- Aim of the task -
Line by line, give the data again exactly as it appears, but without pictures.

Saved entries:
##########

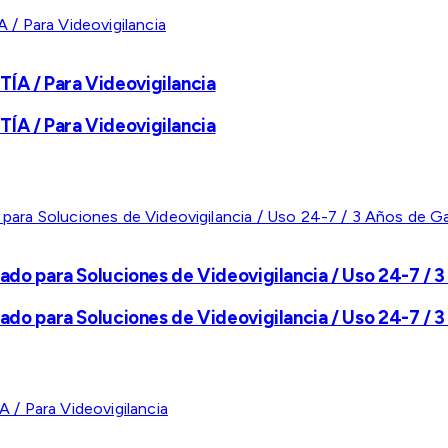
A / Para Videovigilancia
A / Para Videovigilancia
ado para Soluciones de Videovigilancia / Uso 24-7 / 3
ado para Soluciones de Videovigilancia / Uso 24-7 / 3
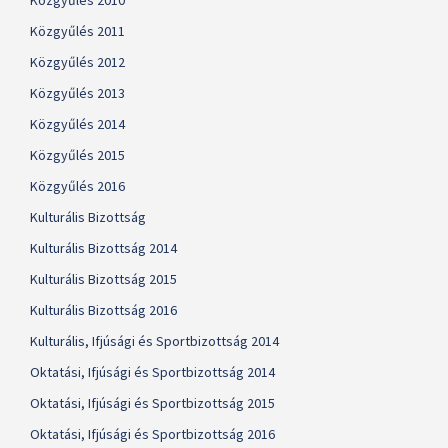
Közgyűlés 2010
Közgyűlés 2011
Közgyűlés 2012
Közgyűlés 2013
Közgyűlés 2014
Közgyűlés 2015
Közgyűlés 2016
Kulturális Bizottság
Kulturális Bizottság 2014
Kulturális Bizottság 2015
Kulturális Bizottság 2016
Kulturális, Ifjúsági és Sportbizottság 2014
Oktatási, Ifjúsági és Sportbizottság 2014
Oktatási, Ifjúsági és Sportbizottság 2015
Oktatási, Ifjúsági és Sportbizottság 2016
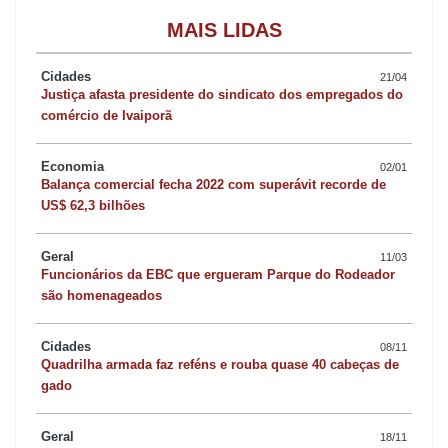
MAIS LIDAS
Cidades
21/04
Justiça afasta presidente do sindicato dos empregados do
comércio de Ivaiporã
Economia
02/01
Balança comercial fecha 2022 com superávit recorde de
US$ 62,3 bilhões
Geral
11/03
Funcionários da EBC que ergueram Parque do Rodeador
são homenageados
Cidades
08/11
Quadrilha armada faz reféns e rouba quase 40 cabeças de
gado
Geral
18/11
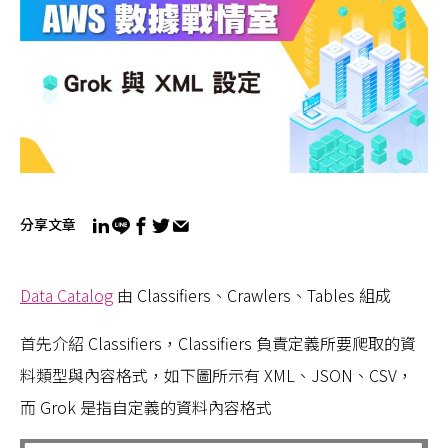
分享文章
Data Catalog
由 Classifiers、Crawlers、Tables 組成
首先介紹 Classifiers，Classifiers 負責定義所要爬取的資
料類型與內容格式，如下圖所示有 XML、JSON、CSV，
而 Grok 是指自定義的資料內容格式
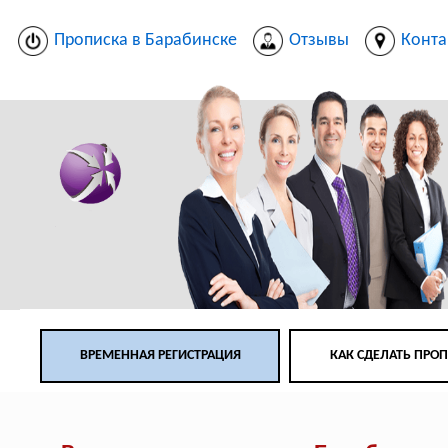
Прописка в Барабинске
Отзывы
Конта
ВРЕМЕННАЯ РЕГИСТРАЦИЯ
КАК СДЕЛАТЬ ПРО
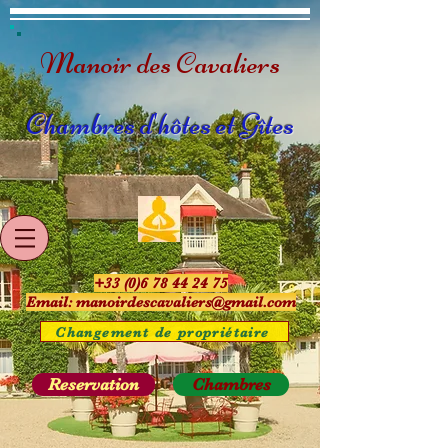
Manoir des Cavaliers
Chambres d'hôtes et Gîtes
+33 (0)6 78 44 24 75
Email:
manoirdescavaliers@gmail.com
Changement de propriétaire
Reservation
Chambres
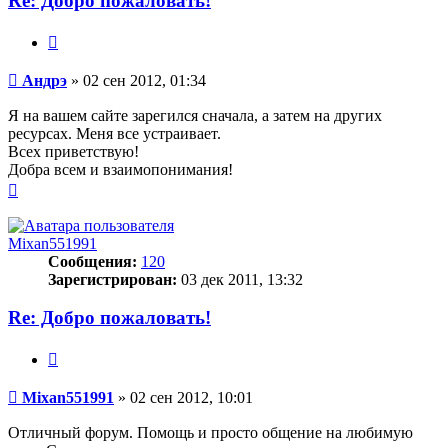
Re: Добро пожаловать!
Цитата
Сообщение
Андрэ
»
02 сен 2012, 01:34
Я на вашем сайте зарегился сначала, а затем на других
ресурсах. Меня все устраивает.
Всех приветствую!
Добра всем и взаимопонимания!
Вернуться
к
началу
Mixan551991
Сообщения:
120
Зарегистрирован:
03 дек 2011, 13:32
Re: Добро пожаловать!
Цитата
Сообщение
Mixan551991
»
02 сен 2012, 10:01
Отличный форум. Помощь и просто общение на любимую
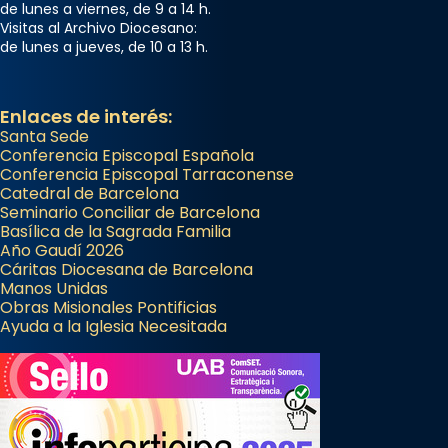
Memòria de les santes Juliana i
de lunes a viernes, de 9 a 14 h.
Visitas al Archivo Diocesano:
Semproniana, verges i màrtirs.
de lunes a jueves, de 10 a 13 h.
Acompanyant la història de sant Cugat, a
partir de l’Edat Mitjana sorgeix la tradició
Enlaces de interés:
que les santes Juliana (“relatiu a Júlia”) i
Santa Sede
Semproniana (“relatiu a Semprònia =
Conferencia Episcopal Española
eterna”) són deixebles seves. I l’any 1667, el
Conferencia Episcopal Tarraconense
frare Joan Gaspar Roig, afirma en una obra
Catedral de Barcelona
Seminario Conciliar de Barcelona
que les santes són filles de l’antiga Iluro.
Basílica de la Sagrada Familia
Mataró en reivindicarà les relíq
Año Gaudí 2026
...
Cáritas Diocesana de Barcelona
Ver más
Manos Unidas
Foto
Obras Misionales Pontificias
Ayuda a la Iglesia Necesitada
View on Facebook
·
Share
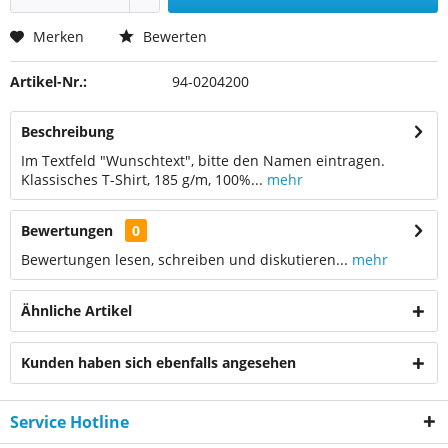
Merken
Bewerten
Artikel-Nr.:
94-0204200
Beschreibung
Im Textfeld "Wunschtext", bitte den Namen eintragen.
Klassisches T-Shirt, 185 g/m, 100%...
mehr
Bewertungen
0
Bewertungen lesen, schreiben und diskutieren...
mehr
Ähnliche Artikel
Kunden haben sich ebenfalls angesehen
Service Hotline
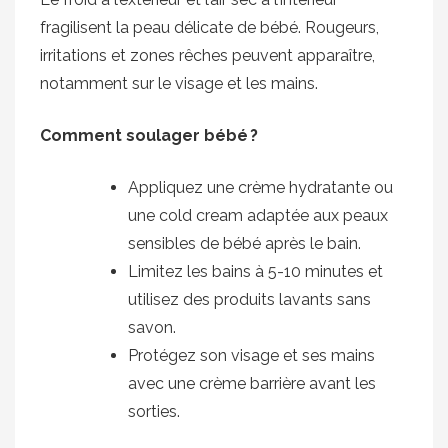
fragilisent la peau délicate de bébé. Rougeurs,
irritations et zones rêches peuvent apparaître,
notamment sur le visage et les mains.
Comment soulager bébé ?
Appliquez une crème hydratante ou
une cold cream adaptée aux peaux
sensibles de bébé après le bain.
Limitez les bains à 5-10 minutes et
utilisez des produits lavants sans
savon.
Protégez son visage et ses mains
avec une crème barrière avant les
sorties.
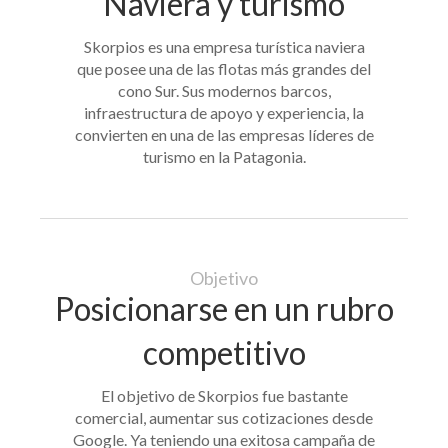
Naviera y turismo
Skorpios es una empresa turística naviera
que posee una de las flotas más grandes del
cono Sur. Sus modernos barcos,
infraestructura de apoyo y experiencia, la
convierten en una de las empresas líderes de
turismo en la Patagonia.
Objetivo
Posicionarse en un rubro
competitivo
El objetivo de Skorpios fue bastante
comercial, aumentar sus cotizaciones desde
Google. Ya teniendo una exitosa campaña de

##########

- The completed task -
A / Para Videovigilancia
A / Para Videovigilancia
ado para Soluciones de Videovigilancia / Uso 24-7 / 3
ado para Soluciones de Videovigilancia / Uso 24-7 / 3
Közgyűlés 2010
Közgyűlés 2011
Közgyűlés 2012
Közgyűlés 2013
Közgyűlés 2014
Közgyűlés 2015
Közgyűlés 2016
Kulturális Bizottság
Kulturális Bizottság 2014
Kulturális Bizottság 2015
Kulturális Bizottság 2016
Kulturális, Ifjúsági és Sportbizottság 2014
Oktatási, Ifjúsági és Sportbizottság 2014
Oktatási, Ifjúsági és Sportbizottság 2015
Oktatási, Ifjúsági és Sportbizottság 2016
MAIS LIDAS
Cidades
21/04
Justiça afasta presidente do sindicato dos empregados do
comércio de Ivaiporã
Economia
02/01
Balança comercial fecha 2022 com superávit recorde de
US$ 62,3 bilhões
Geral
11/03
Funcionários da EBC que ergueram Parque do Rodeador
são homenageados
Cidades
08/11
Quadrilha armada faz reféns e rouba quase 40 cabeças de
gado
Geral
18/11
分享文章
Data Catalog
由 Classifiers、Crawlers、Tables 組成
首先介紹 Classifiers，Classifiers 負責定義所要爬取的資
料類型與內容格式，如下圖所示有 XML、JSON、CSV，
而 Grok 是指自定義的資料內容格式
Прописка в Барабинске
Отзывы
Конта
ВРЕМЕННАЯ РЕГИСТРАЦИЯ
КАК СДЕЛАТЬ ПРО
Manoir des Cavaliers
Chambres d'hôtes et Gîtes
+33 (0)6 78 44 24 75
Email:
manoirdescavaliers@gmail.com
Changement de propriétaire
Reservation
Chambres
Re: Добро пожаловать!
Цитата
Сообщение
Андрэ
»
02 сен 2012, 01:34
Я на вашем сайте зарегился сначала, а затем на других
ресурсах. Меня все устраивает.
Всех приветствую!
Добра всем и взаимопонимания!
Вернуться
к
началу
Mixan551991
Сообщения:
120
Зарегистрирован:
03 дек 2011, 13:32
Re: Добро пожаловать!
Цитата
Сообщение
Mixan551991
»
02 сен 2012, 10:01
Отличный форум. Помощь и просто общение на любимую
Memòria de les santes Juliana i
de lunes a viernes, de 9 a 14 h.
Visitas al Archivo Diocesano:
Semproniana, verges i màrtirs.
de lunes a jueves, de 10 a 13 h.
Acompanyant la història de sant Cugat, a
partir de l’Edat Mitjana sorgeix la tradició
Enlaces de interés:
que les santes Juliana (“relatiu a Júlia”) i
Santa Sede
Semproniana (“relatiu a Semprònia =
Conferencia Episcopal Española
eterna”) són deixebles seves. I l’any 1667, el
Conferencia Episcopal Tarraconense
frare Joan Gaspar Roig, afirma en una obra
Catedral de Barcelona
Seminario Conciliar de Barcelona
que les santes són filles de l’antiga Iluro.
Basílica de la Sagrada Familia
Mataró en reivindicarà les relíq
Año Gaudí 2026
...
Cáritas Diocesana de Barcelona
Ver más
Manos Unidas
Foto
Obras Misionales Pontificias
Ayuda a la Iglesia Necesitada
View on Facebook
·
Share
Merken
Bewerten
Artikel-Nr.:
94-0204200
Beschreibung
Im Textfeld "Wunschtext", bitte den Namen eintragen.
Klassisches T-Shirt, 185 g/m, 100%...
mehr
Bewertungen
0
Bewertungen lesen, schreiben und diskutieren...
mehr
Ähnliche Artikel
Kunden haben sich ebenfalls angesehen
Service Hotline
fragilisent la peau délicate de bébé. Rougeurs,
irritations et zones rêches peuvent apparaître,
notamment sur le visage et les mains.
Comment soulager bébé ?
Appliquez une crème hydratante ou
une cold cream adaptée aux peaux
sensibles de bébé après le bain.
Limitez les bains à 5-10 minutes et
utilisez des produits lavants sans
savon.
Protégez son visage et ses mains
avec une crème barrière avant les
sorties.
Naviera y turismo
Skorpios es una empresa turística naviera
que posee una de las flotas más grandes del
cono Sur. Sus modernos barcos,
infraestructura de apoyo y experiencia, la
convierten en una de las empresas líderes de
turismo en la Patagonia.
Objetivo
Posicionarse en un rubro
competitivo
El objetivo de Skorpios fue bastante
comercial, aumentar sus cotizaciones desde
Google. Ya teniendo una exitosa campaña de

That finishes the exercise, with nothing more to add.